In the meantime, the number of refugees living in urban settings has grown, with the majority of refugees finding it necessary to make their own way in towns and cities. Increasingly, there has been a trend for refugees to leave camps or to bypass them entirely, seeking instead to settle in communities where they hope to find jobs to support themselves and their families. This trend has led to a re-evaluation of refugee needs by the international community, as reflected in the new urban refugee policy recently published by UNHCR. The policy re-asserts the principle enshrined in international treaty law that refugees have the right to freedom of movement and are entitled to protection and assistance wherever they live.

One of the greatest barriers to improving care to urban refugees is their invisibility. Because they are so often barred from legal employment, urban refugees live in the poorest neighbourhoods, distant from city services. Many refugees are afraid even to ask for help, knowing that risking the attention of the authorities could get them thrown into a jail or detention facility with the prospect of either lengthy incarceration under appalling conditions or summary deportation. For these refugees the quiet assistance provided by JRS can be a lifeline.

Even for refugees not afraid to seek help, a lack of legal documentation often means exclusion from services. In many countries, the lack of work authorization papers limits refugees to work in the “informal sector,” surviving on odd jobs, and often undertaking dangerous and physically demanding work for little pay. Refugee workers are commonly exploited, and their lack of legal status means it is impossible to seek redress.

The burden of daily survival combined with the social isolation that refugees experience in unfamiliar cities often leads to a sense of desperation. Outreach, counselling and social support, are key elements of JRS programs. In addition to providing individual care, in cities such as Bangkok JRS has established a community centre where refugees can gather.
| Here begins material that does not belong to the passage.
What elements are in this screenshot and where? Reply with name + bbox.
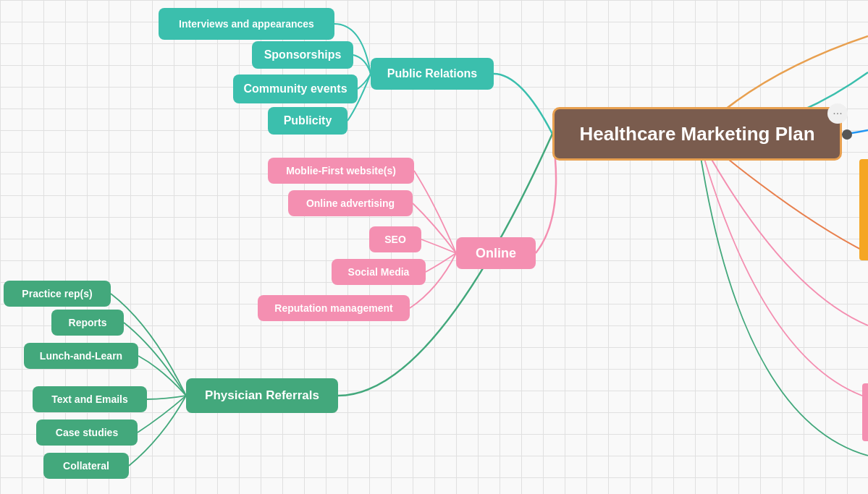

Access to education for their children is one of the greatest challenges facing urban refugees. Barriers such as language or the law often prevent children from attending school. Too often, the cost of education is simply too high for people struggling to meet basic needs. JRS tries to help refugees to gain access to education in many ways, through advocacy with local authorities, through payment of school fees, by establishing classes especially for refugees, and by helping parents to earn an income and become self sufficient.

The successful programs carried out by JRS demonstrate that it is possible to help refugees to survive and prosper in an urban setting, despite the many barriers that they face. The growing needs of urban refugees far outstrip the resources of any one agency, however, and require a concerted effort by governments, international institutions, and civil society to address.

The new UNHCR urban refugee policy presents a welcome opportunity to develop a more enlightened and comprehensive approach to identify, protect and serve refugees in urban settings. This will require efforts to end policies of forced encampment, arbitrary arrest and detention and the failure of states to adhere to existing refuge law.